Kyun-woo, jeune étudiant, rencontre un soir dans le métro une jeune femme passablement saoule. Sous les regards offusqués des usagers du métro qui croient qu’elle est sa petite amie, il l’accompagne dans un hôtel afin qu’elle puisse se reposer. Kyun-woo la revoit finalement dans de meilleures circonstances, découvrant ainsi une jeune femme espiègle et impertinente qui n’a pas sa langue dans sa poche. Petit à petit, Kyun-woo s’attache à elle, malgré les misères qu’elle lui fait subir.


Avis de Rick :
Les comédies romantiques, ce n’est pas mon truc. Une fois de temps en temps, il m’arrive de me plonger par hasard (ou par accident) dans un film du genre. Pour My Sassy girl, vu il y a des années en version longue, puis en version un peu plus courte de 2h03 via la collection Asian Star en DVD, ce fut de la curiosité pour un des meilleur succès au box office Coréen de l’année 2001. Un film qui avait tout pour me déplaire. Un homme un peu glandeur rencontre par hasard une jeune femme grande gueule qui sort de l’ordinaire, de par ses caprices, son manque de gênes et autre, et va finir par tomber amoureuse d’elle. Classique, prévisible, MAIS, car il y a un toujours un mais, seulement cette fois-ci il est positif, le réalisateur également scénariste soigne plusieurs aspects de son métrage pour permettre à My Sassy Girl de divertir tout en offrant un spectacle finalement prenant et rafraichissant. Pourtant, outre son pitch classique et vu des milliers de fois et une réalisation loin d’être exceptionnelle, le pari n’était pas gagné, surtout que le métrage dépasse les 2h.

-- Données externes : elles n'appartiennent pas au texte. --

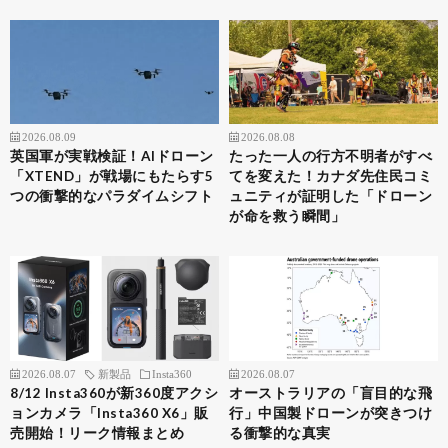
2026.08.09
2026.08.08
英国軍が実戦検証！AIドローン
たった一人の行方不明者がすべ
「XTEND」が戦場にもたらす5
てを変えた！カナダ先住民コミ
つの衝撃的なパラダイムシフト
ュニティが証明した「ドローン
が命を救う瞬間」
2026.08.07
新製品
Insta360
2026.08.07
8/12 Insta360が新360度アクシ
オーストラリアの「盲目的な飛
ョンカメラ「Insta360 X6」販
行」中国製ドローンが突きつけ
売開始！リーク情報まとめ
る衝撃的な真実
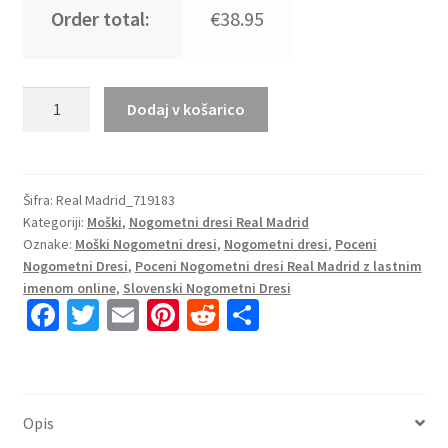
Order total:
€38.95
Moški
Dodaj v košarico
Nogometni
dresi
Real
Madrid
Šifra:
Real Madrid_719183
Kategoriji:
Moški
,
Nogometni dresi Real Madrid
Gostujoči
Oznake:
Moški Nogometni dresi
,
Nogometni dresi
,
Poceni
2023
Nogometni Dresi
,
Poceni Nogometni dresi Real Madrid z lastnim
Kratek
imenom online
,
Slovenski Nogometni Dresi
Rokav
Fa
T
E
Pi
R
S
+
ce
wi
m
nt
e
h
Kratke
b
tt
ai
er
d
ar
hlače
RODRYGO
o
er
l
es
di
e
Opis
21
o
t
t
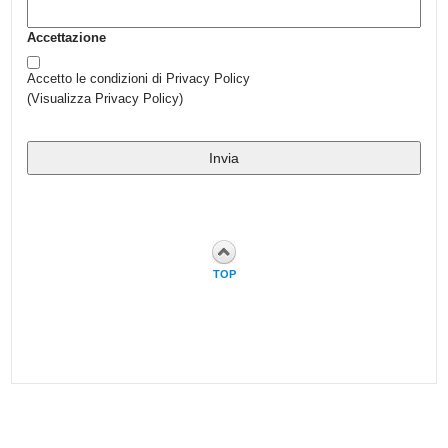
Accettazione
Accetto le condizioni di Privacy Policy
(
Visualizza Privacy Policy
)
TOP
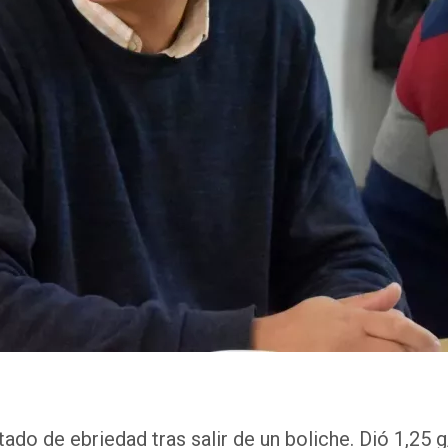
do de ebriedad tras salir de un boliche. Dió 1,25 g/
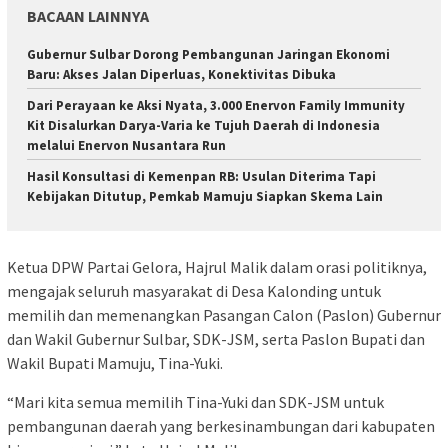
BACAAN LAINNYA
Gubernur Sulbar Dorong Pembangunan Jaringan Ekonomi
Baru: Akses Jalan Diperluas, Konektivitas Dibuka
Dari Perayaan ke Aksi Nyata, 3.000 Enervon Family Immunity
Kit Disalurkan Darya-Varia ke Tujuh Daerah di Indonesia
melalui Enervon Nusantara Run
Hasil Konsultasi di Kemenpan RB: Usulan Diterima Tapi
Kebijakan Ditutup, Pemkab Mamuju Siapkan Skema Lain
Ketua DPW Partai Gelora, Hajrul Malik dalam orasi politiknya,
mengajak seluruh masyarakat di Desa Kalonding untuk
memilih dan memenangkan Pasangan Calon (Paslon) Gubernur
dan Wakil Gubernur Sulbar, SDK-JSM, serta Paslon Bupati dan
Wakil Bupati Mamuju, Tina-Yuki.
“Mari kita semua memilih Tina-Yuki dan SDK-JSM untuk
pembangunan daerah yang berkesinambungan dari kabupaten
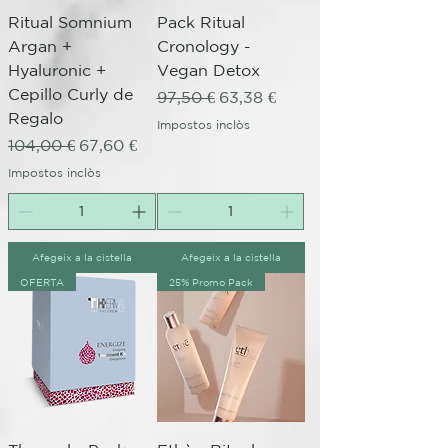
Ritual Somnium
Pack Ritual
Argan +
Cronology -
Hyaluronic +
Vegan Detox
Cepillo Curly de
Preu normal
Preu d'oferta
97,50 €
63,38 €
Regalo
Impostos inclòs
Preu normal
Preu d'oferta
104,00 €
67,60 €
Impostos inclòs
Afegeix a la cistella
Afegeix a la cistella
OFERTA
25% Promo Pack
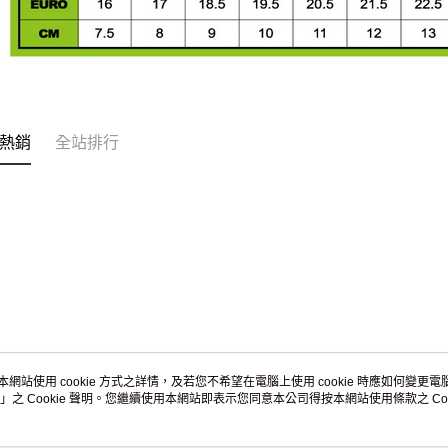
熱銷
全站排行
本網站使用 cookie 方式之詳情，及若您不希望在電腦上使用 cookie 時應如何變更電腦的
」之 Cookie 聲明。您繼續使用本網站即表示您同意本公司得按本網站使用條款之 Coo
關於我們
客服資訊
品牌故事
購物說明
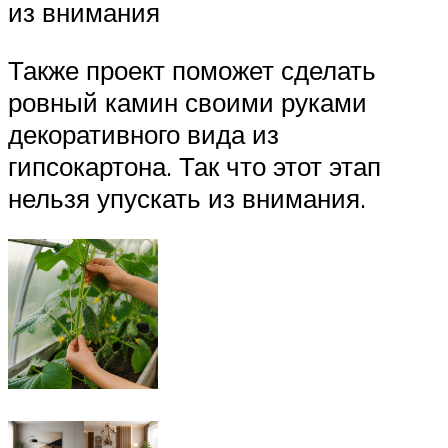
из внимания
Также проект поможет сделать
ровный камин своими руками
декоративного вида из
гипсокартона. Так что этот этап
нельзя упускать из внимания.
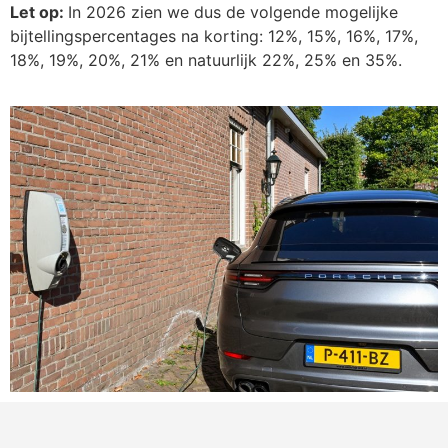
Let op:
In 2026 zien we dus de volgende mogelijke
bijtellingspercentages na korting: 12%, 15%, 16%, 17%,
18%, 19%, 20%, 21% en natuurlijk 22%, 25% en 35%.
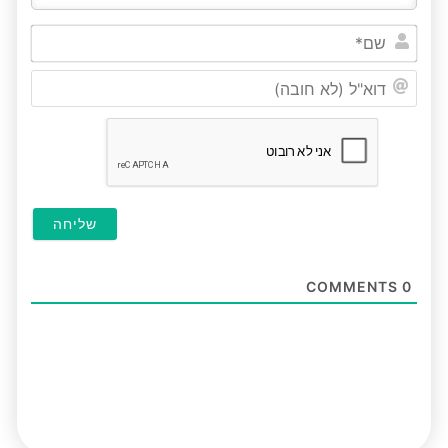
שם*
דוא"ל
(לא
חובה
COMMENTS
0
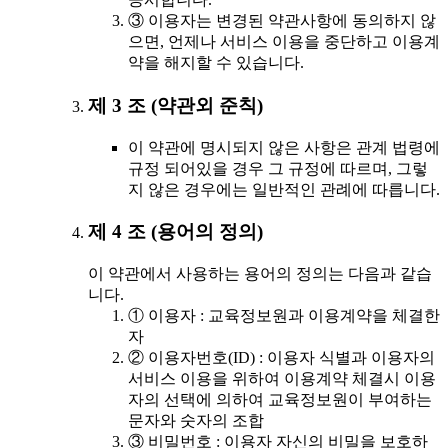
③ 이용자는 변경된 약관사항에 동의하지 않
으면, 언제나 서비스 이용을 중단하고 이용계
약을 해지할 수 있습니다.
제 3 조 (약관외 준칙)
이 약관에 명시되지 않은 사항은 관계 법령에
규정 되어있을 경우 그 규정에 따르며, 그렇
지 않은 경우에는 일반적인 관례에 따릅니다.
제 4 조 (용어의 정의)
이 약관에서 사용하는 용어의 정의는 다음과 같습
니다.
① 이용자 : 교육정보원과 이용계약을 체결한
자
② 이용자번호(ID) : 이용자 식별과 이용자의
서비스 이용을 위하여 이용계약 체결시 이용
자의 선택에 의하여 교육정보원이 부여하는
문자와 숫자의 조합
③ 비밀번호 : 이용자 자신의 비밀을 보호하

La première grande qualité du métrage est sa qualité d’écriture. Le point de départ du film l’éloigne des classiques comédies romantiques, puisque Kyun-Woo, notre jeune homme un peu glandeur, rencontre la femme de ses rêves dans un train, alors que celle-ci a abusée de l’alcool et va finir par vomir sur un vieillir assit là. D’un côté, le scénario va développer ses deux personnages principaux de manière à les rendre totalement attachants, mais va dynamiter l’ensemble d’un humour bienvenu, parfois un peu fou, ce qui nous offrira des scènes juste jouissives.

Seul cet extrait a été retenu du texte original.